E.ON is cutting smart meter costs with an AI-powered remote diagnostic tool. The German energy giant teamed up with AWS to ditch field visits for error checks.
Instead of sending engineers to homes, customers just record a 7-second video of their smart meter LEDs using the E.ON app. Amazon Textract scans the video frames, detecting the LED states and blink patterns. The system matches these pulses to known error codes—no manual reading needed.
The result? About 135,000 fewer site visits a year, £10 million saved, and 84% diagnostic accuracy in real-world tests.
Here’s how it works:
- The video is split into frames; only those with active LEDs move forward.
- Textract reads text labels on meters (“SW,” “WAN,” etc.) to find LEDs’ locations.
- The system counts LED blinks over 7 seconds, categorizing pulse frequency as Off, Low, Medium, or High.
- It then pulls the corresponding error code and sends a natural language explanation to customers instantly.
This tech gets errors right, even catching some that engineers missed initially. E.ON hopes to expand the tool across devices and add more computer vision AI down the line.
The move slashes the £20 million annual cost of dispatching engineers and boosts customer convenience. Testing also shows it supports E.ON’s 95% smart meter connectivity goal.

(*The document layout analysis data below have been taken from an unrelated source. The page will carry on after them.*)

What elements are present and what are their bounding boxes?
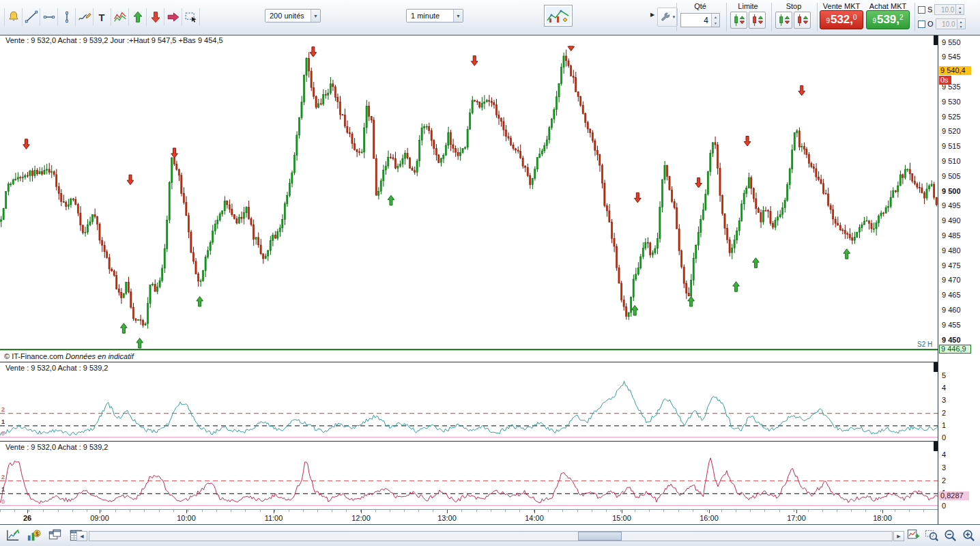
zoom-select-button[interactable] — [923, 527, 940, 544]
tool-zoom-box-button[interactable] — [182, 8, 200, 26]
zoom-in-button[interactable] — [960, 527, 977, 544]
minor-tick — [764, 510, 765, 512]
price-tick-label: 9 530 — [942, 98, 961, 106]
minor-tick — [548, 510, 549, 512]
svg-text:T: T — [98, 12, 104, 23]
indicator-zigzag-icon — [113, 10, 128, 25]
spin-down-icon: ▼ — [712, 20, 719, 27]
drawing-tool-strip: T — [4, 8, 200, 26]
minor-tick — [404, 510, 405, 512]
tool-freehand-draw-button[interactable] — [76, 8, 93, 26]
minor-tick — [87, 510, 87, 512]
minor-tick — [880, 510, 881, 512]
spin-down-icon: ▼ — [956, 10, 964, 14]
time-label: 10:00 — [177, 514, 196, 522]
text-icon: T — [95, 10, 110, 25]
qty-value: 4 — [681, 16, 711, 25]
oscillator1-chart[interactable] — [0, 373, 938, 441]
zoom-out-button[interactable] — [942, 527, 959, 544]
qty-input[interactable]: 4 ▲▼ — [680, 13, 720, 27]
main-chart-quote-text: Vente : 9 532,0 Achat : 9 539,2 Jour :+H… — [5, 36, 223, 44]
tool-indicator-zigzag-button[interactable] — [111, 8, 129, 26]
new-window-button[interactable] — [46, 527, 63, 544]
guide-level-label: 2 — [1, 406, 5, 413]
arrow-right-icon — [166, 10, 181, 25]
arrow-down-icon — [148, 10, 163, 25]
s-stepper[interactable]: ▲▼ — [955, 5, 964, 14]
tool-arrow-up-button[interactable] — [129, 8, 147, 26]
guide-level-label: 0 — [1, 430, 5, 437]
units-dropdown[interactable]: 200 unités ▼ — [265, 9, 321, 23]
chart-export-button[interactable] — [4, 527, 21, 544]
o-value: 10.0 — [936, 20, 957, 28]
money-button[interactable]: $ — [25, 527, 42, 544]
chart-scrollbar[interactable] — [89, 531, 893, 541]
oscillator2-chart[interactable] — [0, 452, 938, 509]
o-label: O — [927, 20, 934, 28]
minor-tick — [750, 510, 751, 512]
minor-tick — [577, 510, 578, 512]
minor-tick — [173, 510, 174, 512]
tool-arrow-down-button[interactable] — [147, 8, 164, 26]
qty-stepper[interactable]: ▲▼ — [711, 14, 719, 27]
buy-price-thousands: 9 — [872, 17, 876, 25]
buy-stop-button[interactable] — [775, 12, 792, 29]
oscillator-tick-label: 0 — [942, 433, 946, 442]
o-checkbox[interactable] — [918, 20, 925, 28]
price-tick-label: 9 465 — [942, 291, 961, 300]
chevron-down-icon[interactable]: ▼ — [453, 10, 463, 22]
disclaimer-text: Données en indicatif — [66, 352, 134, 360]
chevron-down-icon[interactable]: ▼ — [311, 10, 320, 22]
timeframe-dropdown[interactable]: 1 minute ▼ — [406, 9, 463, 23]
guide-level-label: 1 — [1, 486, 5, 493]
hour-tick — [709, 510, 710, 513]
scroll-right-button[interactable]: ▶ — [893, 531, 904, 541]
buy-price-main: 539, — [877, 13, 899, 27]
hour-tick — [622, 510, 622, 513]
chart-type-icon — [546, 7, 571, 25]
s-checkbox[interactable] — [918, 6, 925, 14]
chart-type-button[interactable] — [544, 5, 573, 27]
o-stepper[interactable]: ▲▼ — [957, 19, 965, 29]
oscillator-tick-label: 4 — [942, 450, 946, 459]
panel-expander-icon[interactable]: ▶ — [650, 12, 654, 18]
price-tick-label: 9 500 — [942, 187, 961, 196]
sell-limit-button[interactable] — [749, 12, 766, 29]
sell-market-button[interactable]: 9 532, 0 — [820, 10, 863, 29]
tool-alarm-button[interactable] — [5, 8, 23, 26]
tool-trendline-button[interactable] — [23, 8, 40, 26]
main-candlestick-chart[interactable] — [0, 46, 938, 362]
buy-market-label: Achat MKT — [866, 2, 910, 10]
hour-tick — [534, 510, 535, 513]
tool-arrow-right-button[interactable] — [164, 8, 182, 26]
add-chart-button[interactable] — [905, 527, 922, 544]
copyright-line: © IT-Finance.com Données en indicatif — [2, 352, 136, 360]
spin-up-icon: ▲ — [957, 19, 965, 24]
minor-tick — [491, 510, 491, 512]
minor-tick — [592, 510, 592, 512]
hour-tick — [361, 510, 362, 513]
tool-text-button[interactable]: T — [93, 8, 111, 26]
price-tick-container: 9 5509 5459 5359 5309 5259 5209 5159 510… — [938, 35, 980, 524]
scrollbar-thumb[interactable] — [578, 532, 622, 541]
price-tick-label: 9 460 — [942, 306, 961, 315]
buy-limit-button[interactable] — [730, 12, 747, 29]
o-value-input[interactable]: 10.0 ▲▼ — [936, 18, 966, 29]
buy-market-button[interactable]: 9 539, 2 — [866, 10, 910, 29]
minor-tick — [851, 510, 852, 512]
s-value-input[interactable]: 10.0 ▲▼ — [934, 4, 964, 15]
chart-export-icon — [5, 528, 20, 543]
price-tick-label: 9 475 — [942, 261, 961, 270]
settings-wrench-button[interactable]: ▼ — [657, 8, 678, 27]
scroll-left-button[interactable]: ◀ — [76, 531, 87, 541]
minor-tick — [923, 510, 924, 512]
tool-vertical-line-button[interactable] — [58, 8, 76, 26]
minor-tick — [274, 510, 275, 512]
minor-tick — [649, 510, 650, 512]
time-label: 14:00 — [525, 514, 544, 522]
sell-stop-button[interactable] — [794, 12, 811, 29]
limite-label: Limite — [727, 2, 768, 10]
tool-horizontal-line-button[interactable] — [40, 8, 58, 26]
price-tick-label: 9 550 — [942, 38, 961, 47]
last-price-tag: 9 540,4 — [939, 66, 971, 75]
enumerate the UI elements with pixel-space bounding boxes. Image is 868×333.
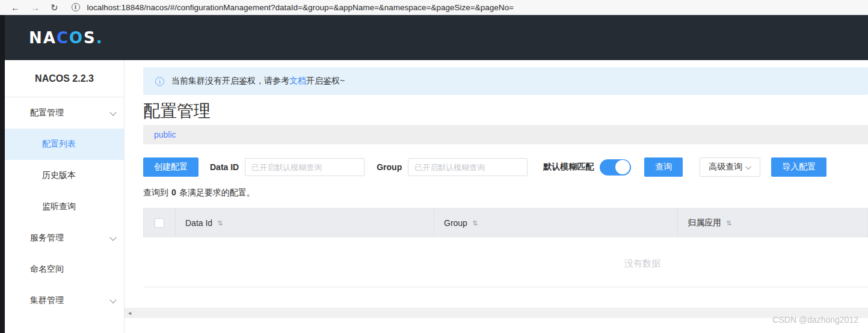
- main-content: i 当前集群没有开启鉴权，请参考文档开启鉴权~ 配置管理 public 创建配置…: [125, 60, 868, 333]
- dataid-label: Data ID: [210, 162, 239, 172]
- sort-icon[interactable]: ⇅: [217, 219, 223, 227]
- advanced-query-button[interactable]: 高级查询: [700, 157, 760, 177]
- advanced-query-label: 高级查询: [709, 162, 742, 173]
- banner-text-before: 当前集群没有开启鉴权，请参考: [171, 76, 289, 85]
- logo-text: S: [84, 29, 96, 47]
- logo-text: C: [57, 29, 69, 47]
- sidebar-item-label: 监听查询: [42, 201, 76, 212]
- select-all-checkbox[interactable]: [155, 218, 164, 228]
- fuzzy-match-label: 默认模糊匹配: [543, 162, 594, 173]
- config-table: Data Id ⇅ Group ⇅ 归属应用 ⇅ 没有数据: [143, 208, 868, 287]
- fuzzy-match-toggle[interactable]: [600, 159, 631, 176]
- sidebar-item-namespace[interactable]: 命名空间: [5, 254, 124, 285]
- namespace-tab-bar: public: [143, 125, 868, 144]
- sidebar-item-cluster-management[interactable]: 集群管理: [5, 285, 124, 316]
- nacos-logo: NACOS.: [29, 29, 103, 47]
- docs-link[interactable]: 文档: [289, 76, 306, 85]
- sort-icon[interactable]: ⇅: [726, 219, 731, 227]
- logo-text: NA: [29, 29, 57, 47]
- scroll-left-arrow-icon[interactable]: ◄: [125, 310, 135, 316]
- sidebar-item-listener-query[interactable]: 监听查询: [5, 191, 124, 222]
- column-header-dataid: Data Id ⇅: [175, 209, 434, 237]
- chevron-down-icon: [109, 234, 116, 240]
- toggle-knob: [615, 160, 630, 174]
- nacos-version-label: NACOS 2.2.3: [5, 60, 124, 97]
- query-toolbar: 创建配置 Data ID Group 默认模糊匹配 查询 高级查询 导入配置: [143, 157, 864, 177]
- horizontal-scrollbar[interactable]: ◄: [125, 308, 868, 318]
- result-suffix: 条满足要求的配置。: [179, 188, 255, 197]
- column-label: Data Id: [185, 218, 212, 228]
- auth-warning-banner: i 当前集群没有开启鉴权，请参考文档开启鉴权~: [143, 67, 868, 95]
- sidebar-item-label: 集群管理: [30, 295, 64, 306]
- select-all-cell: [144, 209, 175, 237]
- dataid-input[interactable]: [245, 158, 365, 176]
- table-body: 没有数据: [143, 237, 868, 287]
- search-button[interactable]: 查询: [644, 157, 683, 177]
- page-title: 配置管理: [143, 100, 211, 123]
- sidebar: NACOS 2.2.3 配置管理 配置列表 历史版本 监听查询 服务管理 命名空…: [5, 60, 125, 333]
- browser-toolbar: ← → ↻ i localhost:18848/nacos/#/configur…: [0, 0, 868, 15]
- create-config-button[interactable]: 创建配置: [143, 157, 199, 177]
- table-header-row: Data Id ⇅ Group ⇅ 归属应用 ⇅: [143, 208, 868, 237]
- browser-back-icon[interactable]: ←: [11, 3, 20, 12]
- info-circle-icon: i: [155, 77, 164, 86]
- column-label: 归属应用: [688, 218, 721, 228]
- group-label: Group: [377, 162, 402, 172]
- chevron-down-icon: [745, 163, 751, 170]
- nacos-console-page: ← → ↻ i localhost:18848/nacos/#/configur…: [0, 0, 868, 333]
- empty-state-text: 没有数据: [606, 258, 679, 269]
- sidebar-item-label: 服务管理: [30, 233, 64, 243]
- sidebar-item-label: 历史版本: [42, 170, 76, 181]
- result-prefix: 查询到: [143, 188, 168, 197]
- sidebar-item-label: 配置列表: [42, 139, 76, 150]
- site-info-icon[interactable]: i: [72, 3, 80, 11]
- column-header-group: Group ⇅: [434, 209, 677, 237]
- import-config-button[interactable]: 导入配置: [771, 157, 826, 177]
- left-edge-strip: [0, 15, 5, 333]
- address-bar-url[interactable]: localhost:18848/nacos/#/configurationMan…: [87, 3, 514, 12]
- sidebar-item-config-management[interactable]: 配置管理: [5, 97, 124, 129]
- browser-forward-icon[interactable]: →: [31, 3, 40, 12]
- sidebar-item-history-versions[interactable]: 历史版本: [5, 160, 124, 191]
- logo-text: O: [69, 29, 84, 47]
- chevron-down-icon: [109, 296, 116, 303]
- column-header-app: 归属应用 ⇅: [677, 209, 867, 237]
- banner-text-after: 开启鉴权~: [306, 76, 345, 85]
- banner-text: 当前集群没有开启鉴权，请参考文档开启鉴权~: [171, 76, 345, 87]
- result-count: 0: [171, 188, 176, 197]
- logo-text: .: [96, 29, 103, 47]
- group-input[interactable]: [408, 158, 528, 176]
- column-label: Group: [444, 218, 467, 228]
- app-header: NACOS.: [5, 15, 868, 60]
- sidebar-item-label: 配置管理: [30, 108, 64, 118]
- namespace-tab-public[interactable]: public: [154, 130, 176, 139]
- chevron-down-icon: [109, 109, 116, 115]
- sidebar-item-config-list[interactable]: 配置列表: [5, 129, 124, 160]
- csdn-watermark: CSDN @dazhong2012: [772, 315, 858, 325]
- browser-reload-icon[interactable]: ↻: [51, 3, 58, 12]
- result-count-line: 查询到0条满足要求的配置。: [143, 188, 255, 198]
- sidebar-item-label: 命名空间: [30, 264, 64, 275]
- sidebar-item-service-management[interactable]: 服务管理: [5, 222, 124, 254]
- sort-icon[interactable]: ⇅: [472, 219, 478, 227]
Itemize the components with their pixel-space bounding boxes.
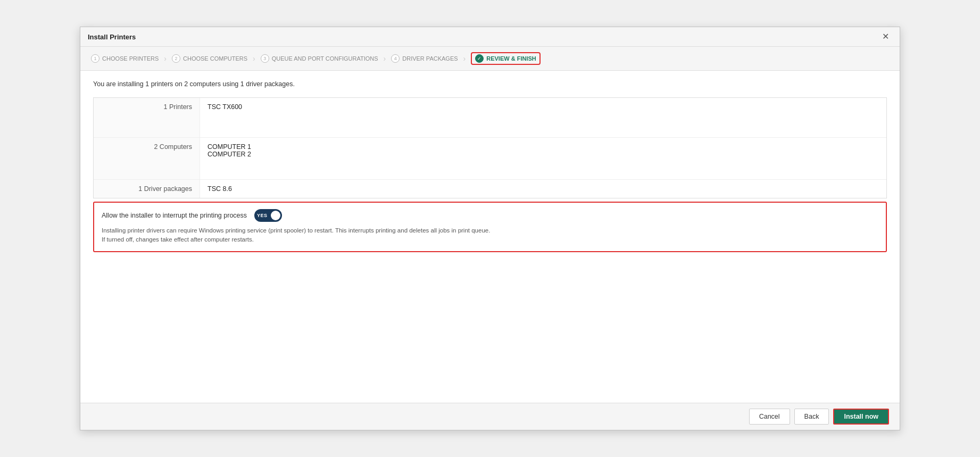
computers-label: 2 Computers (94, 138, 200, 179)
step-label-5: REVIEW & FINISH (486, 55, 536, 62)
step-circle-4: 4 (391, 54, 400, 63)
step-driver-packages[interactable]: 4 DRIVER PACKAGES (391, 54, 458, 63)
summary-text: You are installing 1 printers on 2 compu… (93, 80, 887, 88)
dialog-titlebar: Install Printers ✕ (80, 27, 900, 47)
interrupt-toggle[interactable]: YES (254, 209, 282, 222)
install-printers-dialog: Install Printers ✕ 1 CHOOSE PRINTERS › 2… (80, 27, 900, 430)
toggle-line: Allow the installer to interrupt the pri… (102, 209, 878, 222)
step-review-finish[interactable]: ✓ REVIEW & FINISH (475, 54, 536, 63)
dialog-body: You are installing 1 printers on 2 compu… (80, 71, 900, 403)
step-circle-3: 3 (261, 54, 269, 63)
drivers-label: 1 Driver packages (94, 180, 200, 198)
step-sep-3: › (384, 54, 386, 63)
toggle-desc-line2: If turned off, changes take effect after… (102, 235, 878, 244)
drivers-value: TSC 8.6 (200, 180, 886, 198)
step-choose-printers[interactable]: 1 CHOOSE PRINTERS (91, 54, 159, 63)
toggle-yes-label: YES (257, 213, 268, 218)
step-choose-computers[interactable]: 2 CHOOSE COMPUTERS (172, 54, 247, 63)
step-sep-1: › (164, 54, 167, 63)
toggle-section: Allow the installer to interrupt the pri… (93, 202, 887, 252)
step-queue-port[interactable]: 3 QUEUE AND PORT CONFIGURATIONS (261, 54, 378, 63)
printers-row: 1 Printers TSC TX600 (94, 98, 886, 137)
printer-value-1: TSC TX600 (207, 103, 879, 111)
step-label-3: QUEUE AND PORT CONFIGURATIONS (272, 55, 378, 62)
printers-row-wrapper: 1 Printers TSC TX600 (94, 98, 886, 138)
computers-value: COMPUTER 1 COMPUTER 2 (200, 138, 886, 179)
toggle-track: YES (254, 209, 282, 222)
step-label-1: CHOOSE PRINTERS (102, 55, 159, 62)
close-button[interactable]: ✕ (879, 31, 892, 42)
step-review-finish-box: ✓ REVIEW & FINISH (471, 52, 541, 65)
step-label-2: CHOOSE COMPUTERS (183, 55, 247, 62)
back-button[interactable]: Back (794, 409, 829, 425)
toggle-desc-line1: Installing printer drivers can require W… (102, 226, 878, 235)
computer-value-2: COMPUTER 2 (207, 151, 879, 158)
toggle-knob (271, 211, 280, 220)
step-circle-5: ✓ (475, 54, 484, 63)
step-circle-1: 1 (91, 54, 99, 63)
computers-row: 2 Computers COMPUTER 1 COMPUTER 2 (94, 138, 886, 179)
step-sep-4: › (463, 54, 466, 63)
step-label-4: DRIVER PACKAGES (402, 55, 458, 62)
cancel-button[interactable]: Cancel (749, 409, 790, 425)
toggle-description: Installing printer drivers can require W… (102, 226, 878, 245)
dialog-title: Install Printers (88, 33, 136, 41)
toggle-label: Allow the installer to interrupt the pri… (102, 212, 247, 219)
steps-bar: 1 CHOOSE PRINTERS › 2 CHOOSE COMPUTERS ›… (80, 47, 900, 71)
step-sep-2: › (253, 54, 255, 63)
drivers-row: 1 Driver packages TSC 8.6 (94, 180, 886, 198)
review-section: 1 Printers TSC TX600 2 Computers COMPUTE… (93, 97, 887, 198)
install-now-button[interactable]: Install now (833, 409, 889, 425)
step-circle-2: 2 (172, 54, 180, 63)
computers-row-wrapper: 2 Computers COMPUTER 1 COMPUTER 2 (94, 138, 886, 180)
dialog-footer: Cancel Back Install now (80, 403, 900, 430)
drivers-row-wrapper: 1 Driver packages TSC 8.6 (94, 180, 886, 198)
printers-label: 1 Printers (94, 98, 200, 137)
printers-value: TSC TX600 (200, 98, 886, 137)
computer-value-1: COMPUTER 1 (207, 143, 879, 151)
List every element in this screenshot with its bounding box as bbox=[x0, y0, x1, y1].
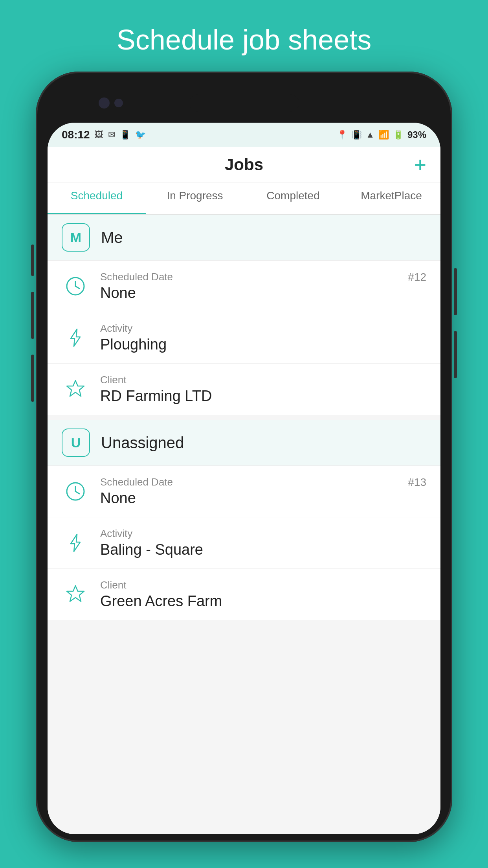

Sam Charlton, Product Manager at E.ON, said the tech tackles "entrenched issues often ignored" by using existing tech smartly.
Tanrajbir Takher, AWS Data Scientist, leads generative AI efforts behind the scenes, while Applied Science Manager Satyam Saxena and AI Strategist Tom Chester guide the implementation.
E.ON’s remote diagnostic rollout is a clear win for AI efficiency in energy management.